Arnaud: there is supposed to be a separation between structural and complex constraints

<Arnaud> https://www.w3.org/2014/data-shapes/wiki/Requirements#Expressivity:_Closed_Shapes

Arnaud: Closed Shapes

eric: a use case is determining whether all triples in a graph can be moved over into something that can't handle arbitrary information

eric - can you add that to the requirement description?

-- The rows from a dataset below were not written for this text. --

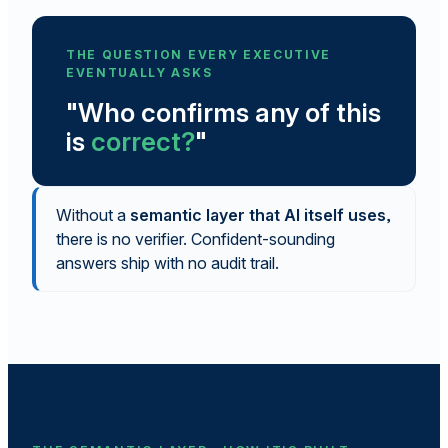
THE QUESTION EVERY EXECUTIVE
EVENTUALLY ASKS
"Who confirms any of this
is
correct?
"
Without a
semantic layer that AI itself uses
,
there is no verifier. Confident-sounding
answers ship with no audit trail.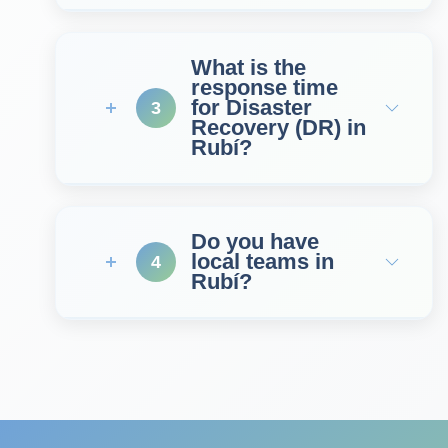
What is the
response time
for Disaster
3
Recovery (DR) in
Rubí?
Do you have
local teams in
4
Rubí?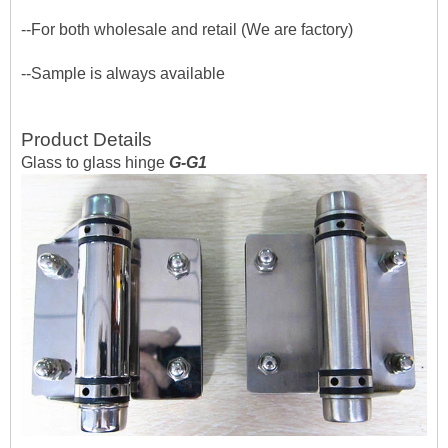
--For both wholesale and retail (We are factory)
--Sample is always available
Product Details
Glass to glass hinge
G-G1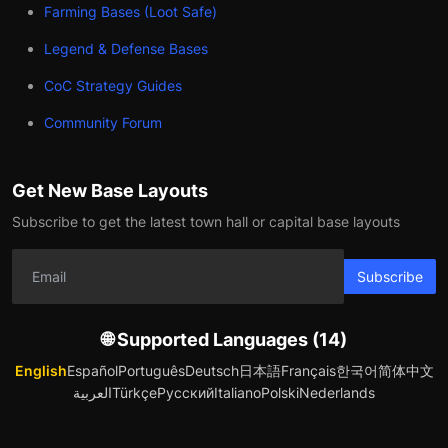
Farming Bases (Loot Safe)
Legend & Defense Bases
CoC Strategy Guides
Community Forum
Get New Base Layouts
Subscribe to get the latest town hall or capital base layouts
Subscribe
🌐 Supported Languages (14)
English
Español
Português
Deutsch
日本語
Français
한국어
简体中文
العربية
Türkçe
Русский
Italiano
Polski
Nederlands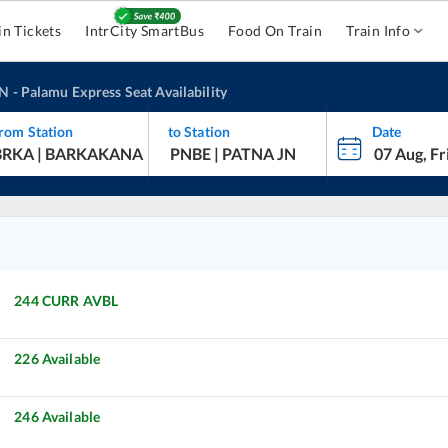
in Tickets
IntrCity SmartBus
Food On Train
Train Info
JN
-
Palamu Express
Seat Availability
rom Station
to Station
Date
244
CURR AVBL
226
Available
246
Available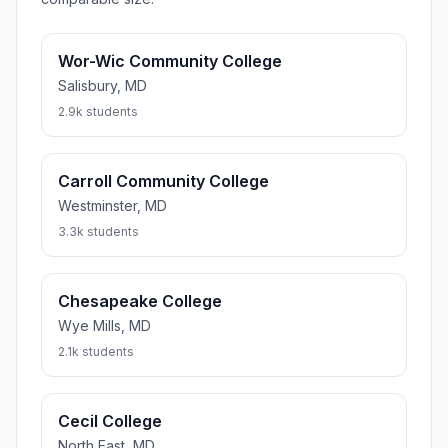
Wor-Wic Community College
Salisbury, MD
2.9k students
Carroll Community College
Westminster, MD
3.3k students
Chesapeake College
Wye Mills, MD
2.1k students
Cecil College
North East, MD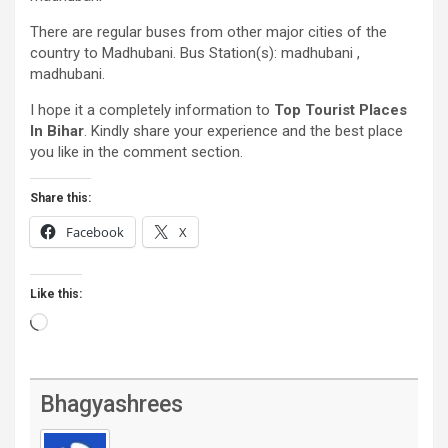
There are regular buses from other major cities of the
country to Madhubani. Bus Station(s): madhubani ,
madhubani.
I hope it a completely information to
Top Tourist Places
In Bihar
. Kindly share your experience and the best place
you like in the comment section.
Share this:
Facebook
X
Like this:
Loading…
Bhagyashrees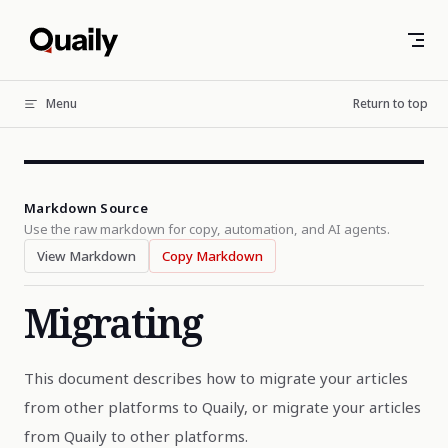
Skip to content
Menu
Return to top
Markdown Source
Use the raw markdown for copy, automation, and AI agents.
View Markdown
Copy Markdown
Migrating
This document describes how to migrate your articles
from other platforms to Quaily, or migrate your articles
from Quaily to other platforms.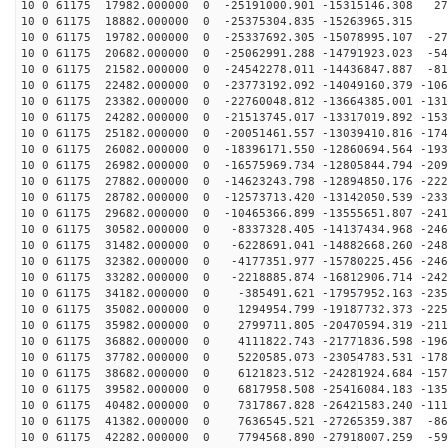
10 0 61175 17982.000000 0 -25191000.901 -15315146.308 27
10 0 61175 18882.000000 0 -25375304.835 -15263965.315 
10 0 61175 19782.000000 0 -25337692.305 -15078995.107 -27
10 0 61175 20682.000000 0 -25062991.288 -14791923.023 -54
10 0 61175 21582.000000 0 -24542278.011 -14436847.887 -81
10 0 61175 22482.000000 0 -23773192.092 -14049160.379 -106
10 0 61175 23382.000000 0 -22760048.812 -13664385.001 -131
10 0 61175 24282.000000 0 -21513745.017 -13317019.892 -153
10 0 61175 25182.000000 0 -20051461.557 -13039410.816 -174
10 0 61175 26082.000000 0 -18396171.550 -12860694.564 -193
10 0 61175 26982.000000 0 -16575969.734 -12805844.794 -209
10 0 61175 27882.000000 0 -14623243.798 -12894850.176 -222
10 0 61175 28782.000000 0 -12573713.420 -13142050.539 -233
10 0 61175 29682.000000 0 -10465366.899 -13555651.807 -241
10 0 61175 30582.000000 0 -8337328.405 -14137434.968 -246
10 0 61175 31482.000000 0 -6228691.041 -14882668.260 -248
10 0 61175 32382.000000 0 -4177351.977 -15780225.456 -246
10 0 61175 33282.000000 0 -2218885.874 -16812906.714 -242
10 0 61175 34182.000000 0 -385491.621 -17957952.163 -235
10 0 61175 35082.000000 0 1294954.799 -19187732.373 -225
10 0 61175 35982.000000 0 2799711.805 -20470594.319 -211
10 0 61175 36882.000000 0 4111822.743 -21771836.598 -196
10 0 61175 37782.000000 0 5220585.073 -23054783.531 -178
10 0 61175 38682.000000 0 6121823.512 -24281924.684 -157
10 0 61175 39582.000000 0 6817958.508 -25416084.183 -135
10 0 61175 40482.000000 0 7317867.828 -26421583.240 -111
10 0 61175 41382.000000 0 7636545.521 -27265359.387 -86
10 0 61175 42282.000000 0 7794568.890 -27918007.259 -59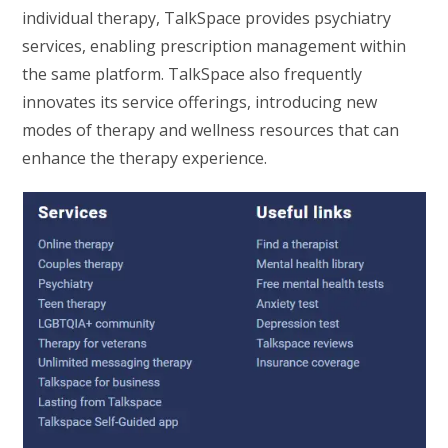
individual therapy, TalkSpace provides psychiatry
services, enabling prescription management within
the same platform. TalkSpace also frequently
innovates its service offerings, introducing new
modes of therapy and wellness resources that can
enhance the therapy experience.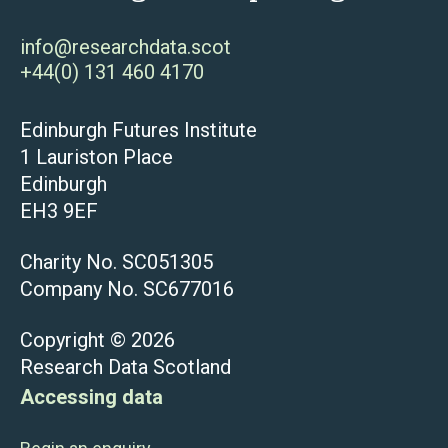
info@researchdata.scot
+44(0) 131 460 4170
Edinburgh Futures Institute
1 Lauriston Place
Edinburgh
EH3 9EF
Charity No. SC051305
Company No. SC677016
Copyright © 2026
Research Data Scotland
Accessing data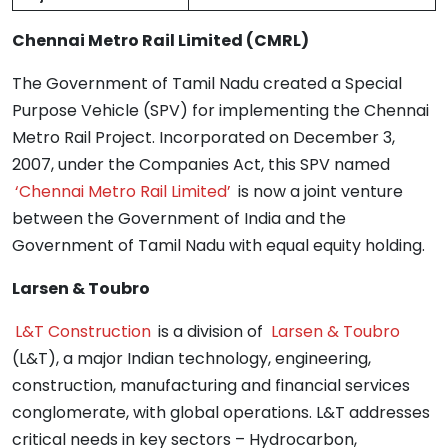
Chennai Metro Rail Limited (CMRL)
The Government of Tamil Nadu created a Special
Purpose Vehicle (SPV) for implementing the Chennai
Metro Rail Project. Incorporated on December 3,
2007, under the Companies Act, this SPV named
‘Chennai Metro Rail Limited’
is now a joint venture
between the Government of India and the
Government of Tamil Nadu with equal equity holding.
Larsen & Toubro
L&T Construction
is a division of
Larsen & Toubro
(L&T), a major Indian technology, engineering,
construction, manufacturing and financial services
conglomerate, with global operations. L&T addresses
critical needs in key sectors – Hydrocarbon,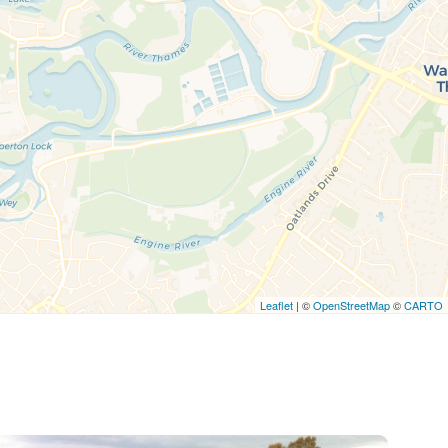
Leaflet
| ©
OpenStreetMap
©
CARTO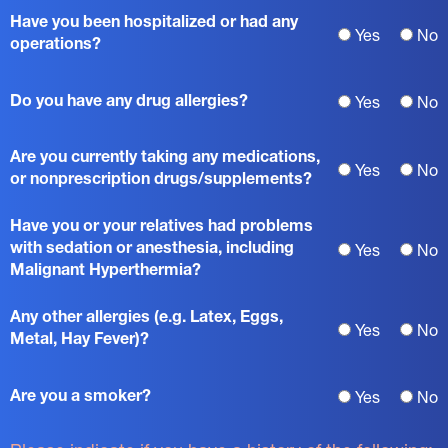
Have you been hospitalized or had any
Yes
No
operations?
Do you have any drug allergies?
Yes
No
Are you currently taking any medications,
Yes
No
or nonprescription drugs/supplements?
Have you or your relatives had problems
with sedation or anesthesia, including
Yes
No
Malignant Hyperthermia?
Any other allergies (e.g. Latex, Eggs,
Yes
No
Metal, Hay Fever)?
Are you a smoker?
Yes
No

eric: people also just want to say "that's all folks!"
... closed shapes can also mediate into applications

Arthur: one use case for shapes was to advertise what can be generated
... if there is other stuff then a server could throw away what doesn't match
... closed shapes appears to be different as it signals a violation

eric: but closed shapes is needed to make the determination

<ArthurRyman> an OSLC Shape serves to document the "known" or "expected" content - this is content that the service will do something useful with

richard: shape coverage is a related notion, and might be what eric needs

<ArthurRyman> an OSLC service should not reject requests that contain unknown content, but it should provide an informative message in the HTTP response

<labra> +q

ted: shapes are all about limiting what is said, so the general "say anything about anything" matra does not apply
... severs should feel free to reject stuff that they don't want

<ericP> pfps: my objection was the philosophical one

<ericP> ... but the other is that someone has to come up with a definition for this

pfps: someone has to come up with a definition for this

<ericP> ... i don't understand what it's supposed to be or do, so i can't spec this

jose: i have a definition in the glossary
... it should not be required for shapes to be closed

<TallTed> can links to glossary definitions be included in UC/Reqs/etc? we have tools that handle links. treating their content as literals is unfortunate.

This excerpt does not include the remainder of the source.